Northwest Growers Undaunted by Weather

Low-pressure system will be followed by El Niño weather pattern, expert says

by Peter Mitham
Flowers survived the May 31 storm at Tero Estates in Milton-Freewater, Ore.
Walla Walla, Wash.—It’s starting out as the Mark Twain vintage in the Northwest, where reports of vineyard damage seem to be greatly exaggerated—not unlike the famed humorist’s death.

Hail-battered blooms and frost-damaged buds are low on the list of growers’ worries as the 2015 season moves toward fruit set, with the long-term forecast calling for dry weather and an above-average crop.

This isn’t to say the past two weeks of storms from Lake Chelan to the Willamette Valley haven’t set growers on edge, coming on the heels of widespread reports of frost damage in vineyards across Oregon and southern Washington state.

Clive Kaiser, extension horticulturist in Umatilla County-Milton Freewater, reported in an update issued by the Oregon Wine Research Institute that a cold snap in November 2014 had resulted in significant bud damage in the Walla Walla Valley.

Similarly, Steve Castagnoli, Kaiser’s counterpart in Hood River, reported “spotty cold damage” in low-lying areas and among certain cultivars.

The stormy blast consequently put growers on notice, with Richard Funk of Saviah Cellars, north of Milton-Freewater on the Washington side of the state line, lending his “full attention” to the effects of a storm that blew through Eastern Washington this past weekend.

“We have had issues over the years with hail damage,” he told Wines & Vines. “Thankfully, the storm that moved through the valley (May 31) did not beat up our vineyard blocks, except a small fraction of leaves and shoots in the hardest hit area.”

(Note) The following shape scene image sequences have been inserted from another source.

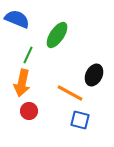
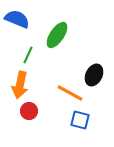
orange arrow: moved 2 px left, 2 px down
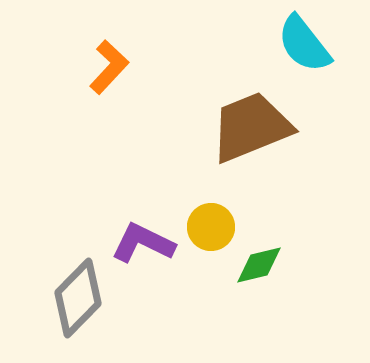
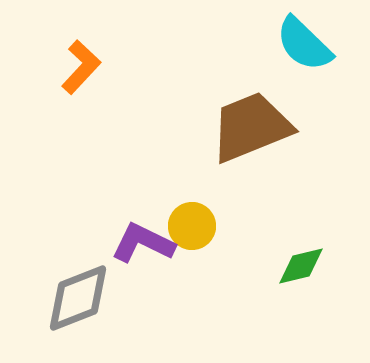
cyan semicircle: rotated 8 degrees counterclockwise
orange L-shape: moved 28 px left
yellow circle: moved 19 px left, 1 px up
green diamond: moved 42 px right, 1 px down
gray diamond: rotated 24 degrees clockwise
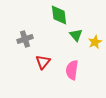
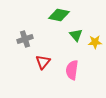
green diamond: rotated 70 degrees counterclockwise
yellow star: rotated 24 degrees clockwise
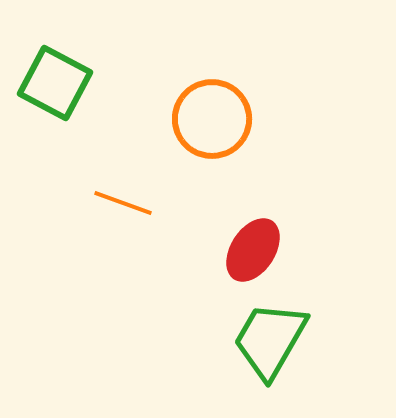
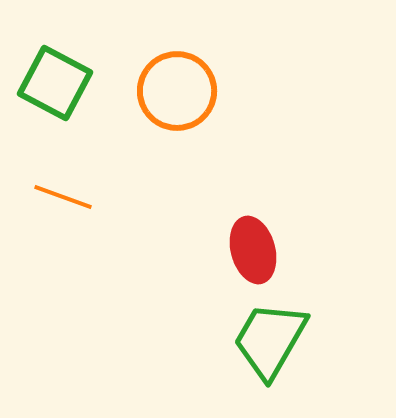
orange circle: moved 35 px left, 28 px up
orange line: moved 60 px left, 6 px up
red ellipse: rotated 48 degrees counterclockwise
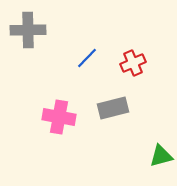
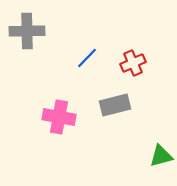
gray cross: moved 1 px left, 1 px down
gray rectangle: moved 2 px right, 3 px up
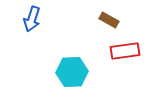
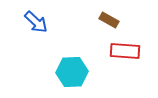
blue arrow: moved 4 px right, 3 px down; rotated 65 degrees counterclockwise
red rectangle: rotated 12 degrees clockwise
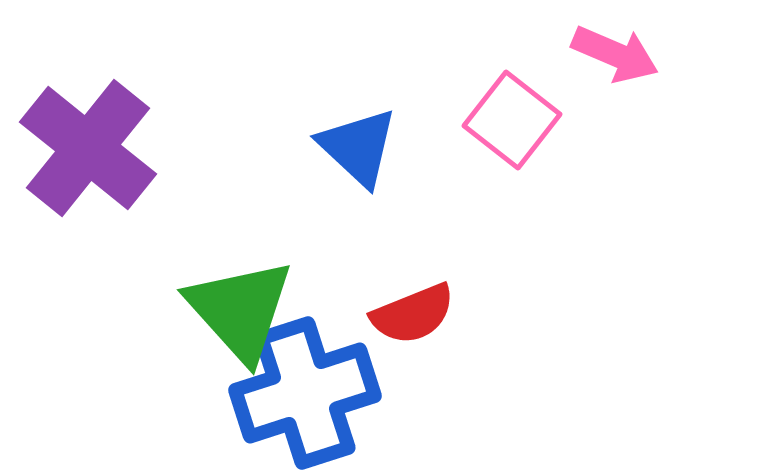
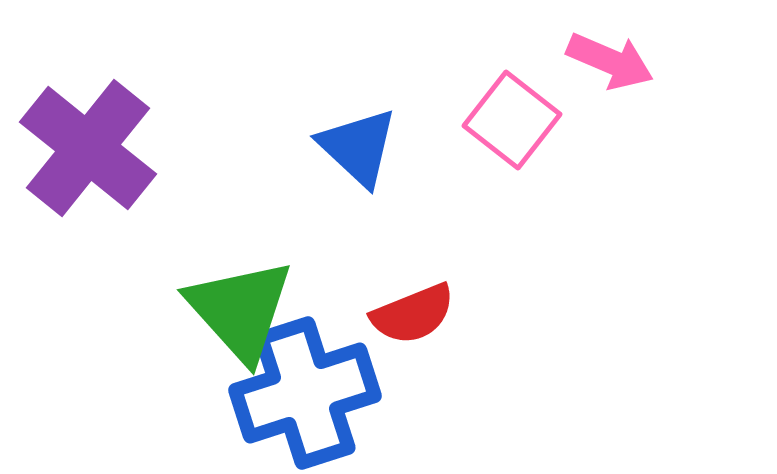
pink arrow: moved 5 px left, 7 px down
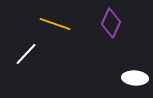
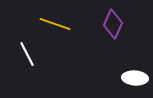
purple diamond: moved 2 px right, 1 px down
white line: moved 1 px right; rotated 70 degrees counterclockwise
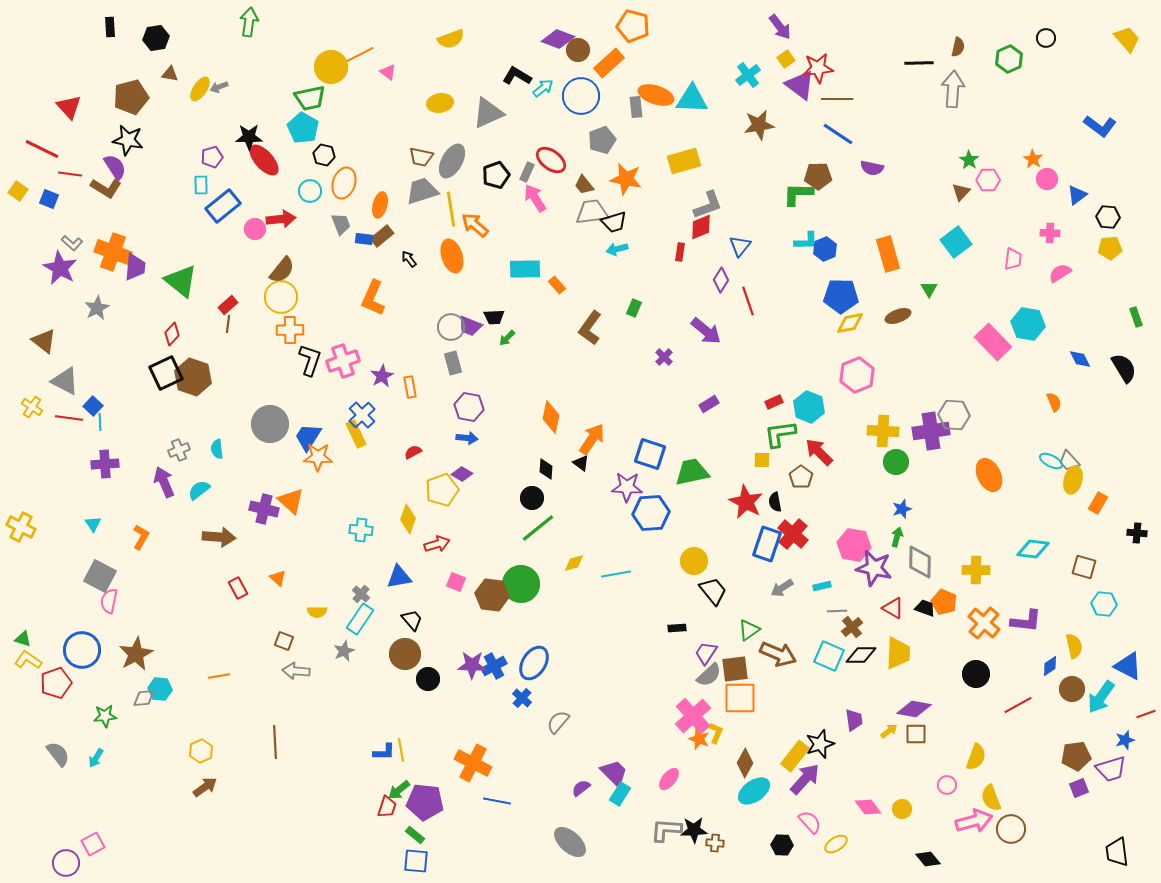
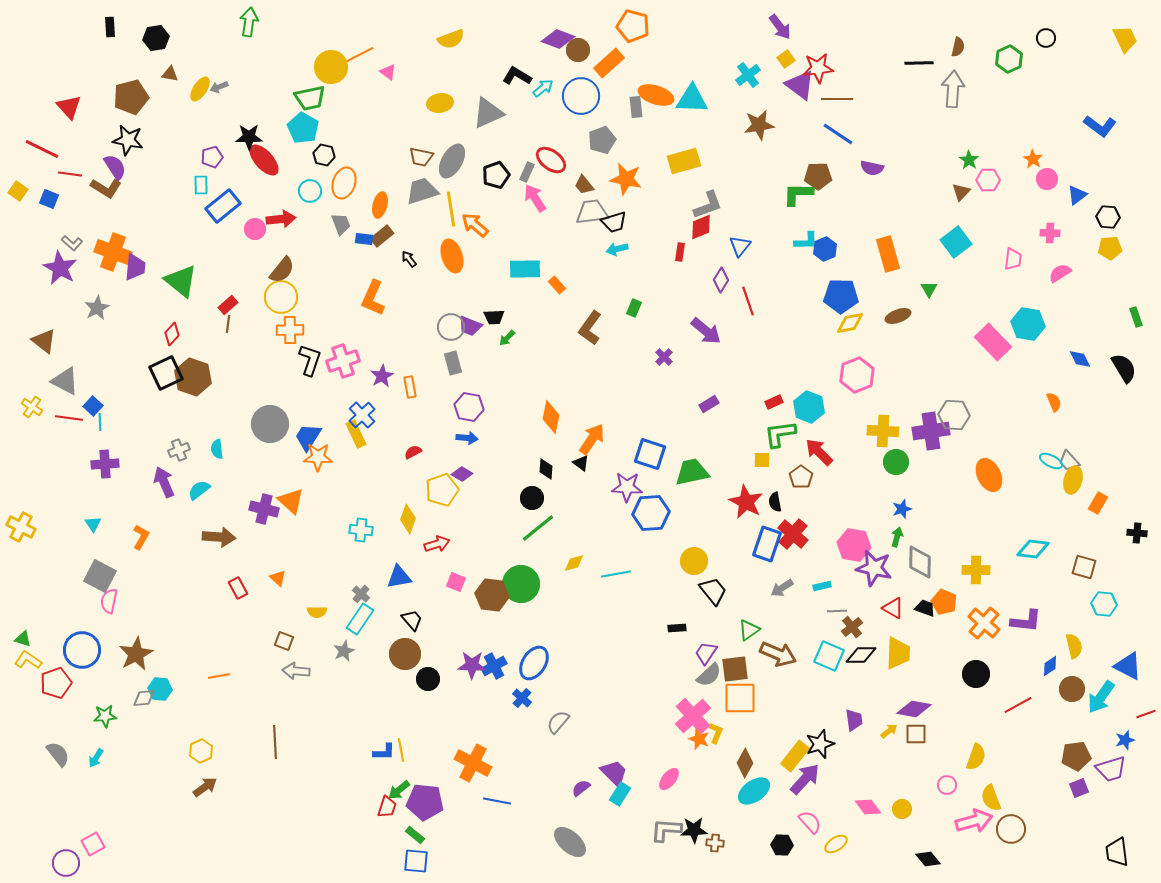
yellow trapezoid at (1127, 39): moved 2 px left; rotated 16 degrees clockwise
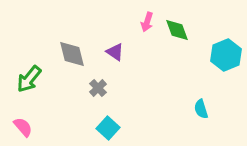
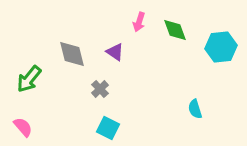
pink arrow: moved 8 px left
green diamond: moved 2 px left
cyan hexagon: moved 5 px left, 8 px up; rotated 16 degrees clockwise
gray cross: moved 2 px right, 1 px down
cyan semicircle: moved 6 px left
cyan square: rotated 15 degrees counterclockwise
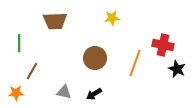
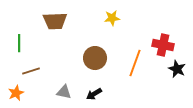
brown line: moved 1 px left; rotated 42 degrees clockwise
orange star: rotated 21 degrees counterclockwise
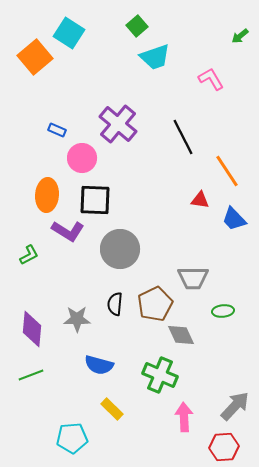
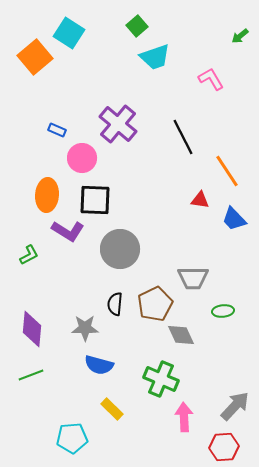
gray star: moved 8 px right, 9 px down
green cross: moved 1 px right, 4 px down
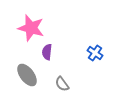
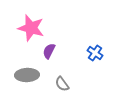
purple semicircle: moved 2 px right, 1 px up; rotated 21 degrees clockwise
gray ellipse: rotated 55 degrees counterclockwise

Whether or not the damage is significant is another question. Funk said the various stages of bloom in the area mean growers will have to wait and see—an approach winemaker Doug Roskelley of Tero Estates winery is also taking.

The nature of weather means that there’s something for everyone, but not in equal measure.

Duane Wollmuth, a grower and executive director of the Walla Walla Valley Wine Alliance, was driving back from the Tri-Cities when the May 31 storm began, and it tracked east with them at 60 miles an hour.

“We had plenty of thunder and lightning on the north end of the valley, where my vineyard is located, but no hail,” Wollmuth said. “It was a dark and ugly one.”

Casey McClellan, winemaker at Seven Hills Winery in Walla Walla said his vineyards also appear to have escaped the brunt of the storm.

This isn’t to say yields won’t be down in some areas.

Drought and the threat of drought in many parts of Washington state and Oregon could translate into lighter, more concentrated fruit that reduces yields. This would compound the impact of any vineyards Mother Nature’s weather systems have thinned via frost and hail.

“There will be lower yields from some sites and some varietals, particularly Merlot and (in) low-lying areas,” McClellan said. “I expect my Merlot tonnage to be down a bit, but otherwise the vines look very fruitful, and I am expecting normal to above-average tons per acre.”

The precipitation is good news for reservoirs, however.

Roza Irrigation District shut down its irrigation canals in early May as estimates of available water slipped from 54% to 38% in the latter half of April (see “Northwest Growers Strategize to Face Drought”).

However, the storms of May replenished water supplies to 44% of normal by the end of the month. The taps in Roza turned back on this week.

Environmental science professor Greg Jones of Southern Oregon University in Ashland, Ore., warns growers not to count on ongoing humidity.

The storms of late May were the result of a low-pressure system that spun off over the region for a prolonged period mid-month.

“The result was clouds and moisture wrapping around the system for a prolonged period,” he reported, culminating in an “unsettled pattern…with spring thunderstorms, high winds and rain.”

But as an El Niño event takes shape through 2015, Jones told growers to expect warmer weather north from California into Oregon and Washington, accompanied by thunderstorm activity.

Previous vintages with similar patterns of weather include 1998, 2003, 2004 and 2005.

Notably, 2005 was the last year that drought afflicted Washington state, a year that began with a significantly larger snowpack than currently exists.

Similarly, further north in British Columbia, 2003 haunts the memories of grapegrowers as the year of smoke taint from the Okanagan Mountain Park wildfire that consumed part of St. Hubertus Estate Winery near Kelowna, B.C., and singed adjacent vineyards.

With dry conditions closing on both the Okanagan and emerging regions such as the Fraser River benchlands and Thompson River valley near Kamloops, winemakers are nervous.

Kathy Malone of Hillside Cellars Winery south of Okanagan Mountain Park in Naramata expressed concerns last month that arid conditions promise a repeat of 2003.

However, she told Wines & Vines that mercy may be in store instead.

Dry conditions are limiting the development of undergrowth, with inter-row crops in drip-irrigated vineyards already browning.

While this is uncommonly early, it also points to limited brush to fuel wildfire when hot, dry weather and thunderstorms combine.

“So maybe we’ll be spared,” she said.